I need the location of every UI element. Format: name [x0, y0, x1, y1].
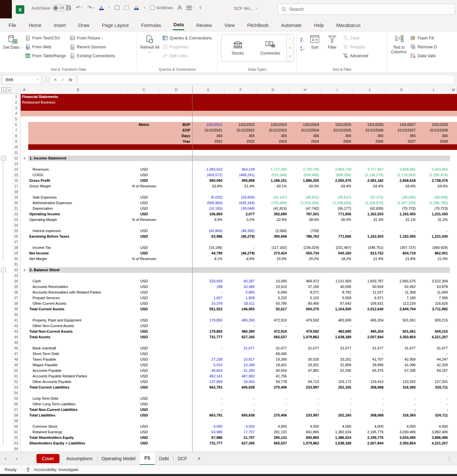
cell-E60[interactable]: 4,000 [193, 424, 222, 429]
cell-L62[interactable]: 3,896,496 [418, 435, 448, 440]
row-label-36[interactable]: Accounts Receivables with Related Partie… [33, 290, 128, 295]
row-unit-29[interactable]: USD [128, 250, 160, 256]
row-label-37[interactable]: Prepaid Services [33, 295, 128, 301]
cell-I50[interactable]: 52,256 [321, 368, 351, 373]
cell-F29[interactable]: (46,279) [225, 250, 255, 256]
cell-G29[interactable]: 273,424 [257, 250, 287, 256]
cell-L30[interactable]: 21.9% [418, 256, 448, 262]
row-header-31[interactable]: 31 [12, 262, 21, 267]
cell-I56[interactable]: - [321, 401, 351, 407]
cell-I22[interactable]: 771,656 [321, 211, 351, 217]
menu-tab-review[interactable]: Review [195, 21, 213, 30]
cell-L35[interactable]: 53,878 [418, 284, 448, 290]
row-header-6[interactable]: 6 [12, 122, 21, 128]
cell-K37[interactable]: 7,180 [386, 295, 416, 301]
cell-I38[interactable]: 87,642 [321, 301, 351, 306]
period-cell[interactable]: 366 [418, 133, 448, 139]
period-cell[interactable]: 1/01/2028 [418, 122, 448, 128]
cell-L15[interactable]: (1,205,474) [418, 172, 448, 178]
period-cell[interactable]: 1/01/2027 [386, 122, 416, 128]
cell-J20[interactable]: (1,318,670) [354, 200, 383, 206]
row-header-42[interactable]: 42 [12, 323, 21, 329]
row-unit-46[interactable]: USD [128, 345, 160, 351]
refresh-all-button[interactable]: Refresh All ∨ [139, 33, 160, 55]
cell-K50[interactable]: 67,336 [386, 368, 416, 373]
row-header-15[interactable]: 15 [12, 172, 21, 178]
cell-J34[interactable]: 1,833,787 [354, 278, 383, 284]
period-cell[interactable]: 1/01/2021 [193, 122, 222, 128]
row-header-24[interactable]: 24 [12, 223, 21, 228]
cell-I44[interactable]: 1,638,189 [321, 334, 351, 340]
row-unit-57[interactable]: USD [128, 407, 160, 413]
cell-E21[interactable]: (10,195) [193, 206, 222, 211]
cell-K30[interactable]: 21.8% [386, 256, 416, 262]
cell-F38[interactable]: 28,511 [225, 301, 255, 306]
cell-J52[interactable]: 129,410 [354, 379, 383, 385]
cell-K15[interactable]: (1,170,363) [386, 172, 416, 178]
cell-K38[interactable]: 113,229 [386, 301, 416, 306]
cell-G57[interactable]: - [257, 407, 287, 413]
menu-tab-help[interactable]: Help [313, 21, 325, 30]
cell-K21[interactable]: (70,723) [386, 206, 416, 211]
row-unit-43[interactable]: USD [128, 329, 160, 334]
cell-H57[interactable]: - [289, 407, 319, 413]
period-cell[interactable]: 2022 [225, 139, 255, 144]
cell-F56[interactable]: - [225, 401, 255, 407]
sheet-tab-dcf[interactable]: DCF [173, 453, 192, 464]
row-label-48[interactable]: Taxes Payable [33, 357, 128, 362]
cell-J25[interactable]: - [354, 228, 383, 234]
cell-K51[interactable]: - [386, 373, 416, 379]
sheet-nav-prev-icon[interactable]: ‹ [0, 455, 11, 462]
cell-F61[interactable]: 17,707 [225, 429, 255, 435]
row-unit-44[interactable]: USD [128, 334, 160, 340]
period-cell[interactable]: 365 [321, 133, 351, 139]
autosave-toggle[interactable]: AutoSave Off [32, 5, 69, 11]
sheet-tab-debt[interactable]: Debt [155, 453, 173, 464]
cell-L17[interactable]: 69.4% [418, 183, 448, 189]
cell-E49[interactable]: 5,910 [193, 362, 222, 368]
row-label-60[interactable]: Common Stock [33, 424, 128, 429]
cell-E26[interactable]: 63,986 [193, 234, 222, 239]
period-cell[interactable]: 365 [354, 133, 383, 139]
cell-G35[interactable]: 23,523 [257, 284, 287, 290]
cell-E22[interactable]: 106,850 [193, 211, 222, 217]
sheet-tab-operating-model[interactable]: Operating Model [97, 453, 140, 464]
name-box[interactable]: B66 ∨ [3, 75, 41, 84]
cell-J29[interactable]: 813,752 [354, 250, 383, 256]
column-header-E[interactable]: E [193, 86, 225, 94]
cell-H34[interactable]: 469,472 [289, 278, 319, 284]
row-header-28[interactable]: 28 [12, 245, 21, 250]
border-draw-icon[interactable] [124, 6, 129, 10]
cell-I57[interactable]: - [321, 407, 351, 413]
cell-E36[interactable]: - [193, 290, 222, 295]
cell-H43[interactable]: 479,592 [289, 329, 319, 334]
row-label-16[interactable]: Gross Profit [29, 178, 128, 183]
period-cell[interactable]: 1/01/2022 [225, 122, 255, 128]
row-label-57[interactable]: Total Non-Current Liabilities [29, 407, 128, 413]
period-cell[interactable]: 31/12/2027 [386, 128, 416, 133]
cell-L29[interactable]: 862,001 [418, 250, 448, 256]
cell-G58[interactable]: 270,406 [257, 413, 287, 418]
cell-G30[interactable]: 15.9% [257, 256, 287, 262]
cell-E39[interactable]: 551,922 [193, 306, 222, 312]
cell-L43[interactable]: 509,215 [418, 329, 448, 334]
row-label-52[interactable]: Other Accounts Payable [33, 379, 128, 385]
row-label-20[interactable]: Administrative Expenses [33, 200, 128, 206]
formula-input[interactable] [78, 75, 454, 84]
menu-tab-home[interactable]: Home [28, 21, 42, 30]
cell-E53[interactable]: 663,791 [193, 385, 222, 390]
cell-H17[interactable]: 69.3% [289, 183, 319, 189]
cancel-icon[interactable]: ✕ [54, 77, 57, 82]
row-header-32[interactable]: 32 [12, 267, 21, 273]
period-cell[interactable]: 365 [386, 133, 416, 139]
cell-I21[interactable]: (55,177) [321, 206, 351, 211]
cell-G63[interactable]: 565,537 [257, 440, 287, 446]
period-cell[interactable]: 31/12/2026 [354, 128, 383, 133]
row-header-7[interactable]: 7 [12, 128, 21, 133]
row-header-9[interactable]: 9 [12, 139, 21, 144]
cell-G62[interactable]: 295,131 [257, 435, 287, 440]
cell-K39[interactable]: 2,849,794 [386, 306, 416, 312]
period-cell[interactable]: 2026 [354, 139, 383, 144]
row-header-3[interactable]: 3 [12, 105, 21, 111]
section-marker[interactable]: x [21, 155, 28, 161]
=-=-=
*Directions for this task*: Your job is to transcribe the records exactly and in full. Pictures are not part of the copy.

*Answer for this exercise*:
I need the location of every UI element. Format: name [x0, y0, x1, y1].
cell-E60[interactable]: 4,000 [193, 424, 222, 429]
cell-L62[interactable]: 3,896,496 [418, 435, 448, 440]
row-label-36[interactable]: Accounts Receivables with Related Partie… [33, 290, 128, 295]
row-unit-29[interactable]: USD [128, 250, 160, 256]
row-label-37[interactable]: Prepaid Services [33, 295, 128, 301]
cell-I50[interactable]: 52,256 [321, 368, 351, 373]
cell-F29[interactable]: (46,279) [225, 250, 255, 256]
cell-G29[interactable]: 273,424 [257, 250, 287, 256]
cell-L30[interactable]: 21.9% [418, 256, 448, 262]
row-header-31[interactable]: 31 [12, 262, 21, 267]
cell-I56[interactable]: - [321, 401, 351, 407]
cell-I22[interactable]: 771,656 [321, 211, 351, 217]
menu-tab-review[interactable]: Review [195, 21, 213, 30]
cell-L35[interactable]: 53,878 [418, 284, 448, 290]
row-header-6[interactable]: 6 [12, 122, 21, 128]
cell-K37[interactable]: 7,180 [386, 295, 416, 301]
cell-I38[interactable]: 87,642 [321, 301, 351, 306]
period-cell[interactable]: 366 [418, 133, 448, 139]
period-cell[interactable]: 1/01/2028 [418, 122, 448, 128]
cell-L15[interactable]: (1,205,474) [418, 172, 448, 178]
period-cell[interactable]: 1/01/2027 [386, 122, 416, 128]
cell-J20[interactable]: (1,318,670) [354, 200, 383, 206]
row-header-42[interactable]: 42 [12, 323, 21, 329]
row-unit-46[interactable]: USD [128, 345, 160, 351]
refresh-all-button[interactable]: Refresh All ∨ [139, 33, 160, 55]
cell-K50[interactable]: 67,336 [386, 368, 416, 373]
row-header-15[interactable]: 15 [12, 172, 21, 178]
cell-J34[interactable]: 1,833,787 [354, 278, 383, 284]
period-cell[interactable]: 1/01/2021 [193, 122, 222, 128]
row-header-24[interactable]: 24 [12, 223, 21, 228]
cell-I44[interactable]: 1,638,189 [321, 334, 351, 340]
row-unit-57[interactable]: USD [128, 407, 160, 413]
cell-E21[interactable]: (10,195) [193, 206, 222, 211]
cell-K30[interactable]: 21.8% [386, 256, 416, 262]
cell-F38[interactable]: 28,511 [225, 301, 255, 306]
cell-J52[interactable]: 129,410 [354, 379, 383, 385]
cell-K15[interactable]: (1,170,363) [386, 172, 416, 178]
cell-K38[interactable]: 113,229 [386, 301, 416, 306]
cell-G57[interactable]: - [257, 407, 287, 413]
menu-tab-help[interactable]: Help [313, 21, 325, 30]
cell-K21[interactable]: (70,723) [386, 206, 416, 211]
row-unit-43[interactable]: USD [128, 329, 160, 334]
cell-H57[interactable]: - [289, 407, 319, 413]
period-cell[interactable]: 2022 [225, 139, 255, 144]
cell-F56[interactable]: - [225, 401, 255, 407]
sheet-tab-dcf[interactable]: DCF [173, 453, 192, 464]
row-label-48[interactable]: Taxes Payable [33, 357, 128, 362]
cell-J25[interactable]: - [354, 228, 383, 234]
cell-K51[interactable]: - [386, 373, 416, 379]
sheet-nav-prev-icon[interactable]: ‹ [0, 455, 11, 462]
cell-F61[interactable]: 17,707 [225, 429, 255, 435]
row-unit-44[interactable]: USD [128, 334, 160, 340]
period-cell[interactable]: 365 [321, 133, 351, 139]
autosave-toggle[interactable]: AutoSave Off [32, 5, 69, 11]
sheet-tab-debt[interactable]: Debt [155, 453, 173, 464]
cell-L17[interactable]: 69.4% [418, 183, 448, 189]
cell-E49[interactable]: 5,910 [193, 362, 222, 368]
row-label-60[interactable]: Common Stock [33, 424, 128, 429]
cell-E26[interactable]: 63,986 [193, 234, 222, 239]
period-cell[interactable]: 365 [354, 133, 383, 139]
cell-G35[interactable]: 23,523 [257, 284, 287, 290]
cell-E22[interactable]: 106,850 [193, 211, 222, 217]
sheet-tab-operating-model[interactable]: Operating Model [97, 453, 140, 464]
name-box[interactable]: B66 ∨ [3, 75, 41, 84]
cell-J29[interactable]: 813,752 [354, 250, 383, 256]
column-header-E[interactable]: E [193, 86, 225, 94]
cell-H34[interactable]: 469,472 [289, 278, 319, 284]
row-header-28[interactable]: 28 [12, 245, 21, 250]
border-draw-icon[interactable] [124, 6, 129, 10]
cell-I57[interactable]: - [321, 407, 351, 413]
cell-E36[interactable]: - [193, 290, 222, 295]
cell-H43[interactable]: 479,592 [289, 329, 319, 334]
row-label-16[interactable]: Gross Profit [29, 178, 128, 183]
period-cell[interactable]: 1/01/2022 [225, 122, 255, 128]
row-label-57[interactable]: Total Non-Current Liabilities [29, 407, 128, 413]
period-cell[interactable]: 31/12/2027 [386, 128, 416, 133]
cell-L29[interactable]: 862,001 [418, 250, 448, 256]
cell-G58[interactable]: 270,406 [257, 413, 287, 418]
cell-G30[interactable]: 15.9% [257, 256, 287, 262]
cell-E39[interactable]: 551,922 [193, 306, 222, 312]
cell-L43[interactable]: 509,215 [418, 329, 448, 334]
row-label-52[interactable]: Other Accounts Payable [33, 379, 128, 385]
row-label-20[interactable]: Administrative Expenses [33, 200, 128, 206]
formula-input[interactable] [78, 75, 454, 84]
menu-tab-home[interactable]: Home [28, 21, 42, 30]
cell-E53[interactable]: 663,791 [193, 385, 222, 390]
cell-H17[interactable]: 69.3% [289, 183, 319, 189]
cancel-icon[interactable]: ✕ [54, 77, 57, 82]
row-header-32[interactable]: 32 [12, 267, 21, 273]
period-cell[interactable]: 365 [386, 133, 416, 139]
cell-I21[interactable]: (55,177) [321, 206, 351, 211]
cell-G63[interactable]: 565,537 [257, 440, 287, 446]
period-cell[interactable]: 31/12/2026 [354, 128, 383, 133]
row-header-7[interactable]: 7 [12, 128, 21, 133]
row-header-9[interactable]: 9 [12, 139, 21, 144]
cell-G62[interactable]: 295,131 [257, 435, 287, 440]
cell-K39[interactable]: 2,849,794 [386, 306, 416, 312]
period-cell[interactable]: 2026 [354, 139, 383, 144]
row-header-3[interactable]: 3 [12, 105, 21, 111]
section-marker[interactable]: x [21, 155, 28, 161]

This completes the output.